植物が急速に成長する夏場は、栄養分や水分や多く必要とする季節。この時期、直射日光が当たる鉢内の水温は想像以上に高くなってしまいます。暑い夏を乗り切る工夫を考えましょう。とくに小さめの器で栽培している場合は注意が必要です。器が小さくなればなるほど水温変化は激しく、日中の水温が高くなってしまいます。そこで大きなスイレン鉢などに水を張り、器ごと沈めると急激な水温上昇を防ぐことが出来ます。また、水鉢の底にレンガを置いて、底上げすると上昇をある程度抑えることができます。西日が直接当たるベランダなどでは、ヨシズやスダレなどを使って日除けをするとよいでしょう。

さらに夏は蚊の幼虫のボウフラや汚いコケも繁殖しやすくなります。コケやボウフラを退治するには、水中にメダカを泳がせておくと効果的。ボウフラやある程度のコケを食べて、その発生を抑制してくれます。

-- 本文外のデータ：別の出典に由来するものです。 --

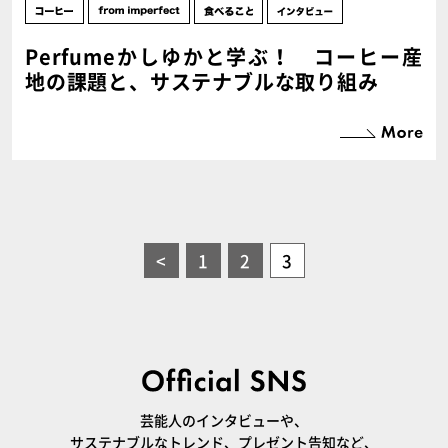
Perfumeかしゆかと学ぶ！ コーヒー産
地の課題と、サステナブルな取り組み
<
1
2
3
芸能人のインタビューや、
サステナブルなトレンド、プレゼント告知など、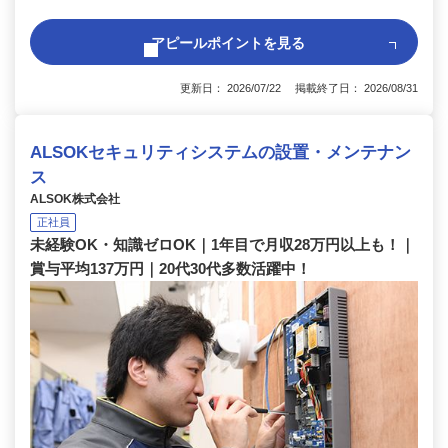
アピールポイントを見る
更新日： 2026/07/22 掲載終了日： 2026/08/31
ALSOKセキュリティシステムの設置・メンテナン
ス
ALSOK株式会社
正社員
未経験OK・知識ゼロOK｜1年目で月収28万円以上も！｜
賞与平均137万円｜20代30代多数活躍中！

秋から冬にかけての管理では、また別の管理が必要です。植物の生長が一段落する秋には枯れていく葉を取り除き、翌年の生長に備えます。冬は生長が完全にストップする季節ですが、植物が休眠していても水を切らさないように管理しなければなりません。光はあまり必要としないので、室内に取り込んでもよいでしょう。ただし、熱帯性スイレンなど、日本の寒い冬が苦手な種類は、必ず室内に取り入れて保温しなければなりません。この際も水は絶対に切らさないように注意しましょう。

メダカを飼育している場合、氷が張らない地域ではそのまま外で管理しておいても問題ありません。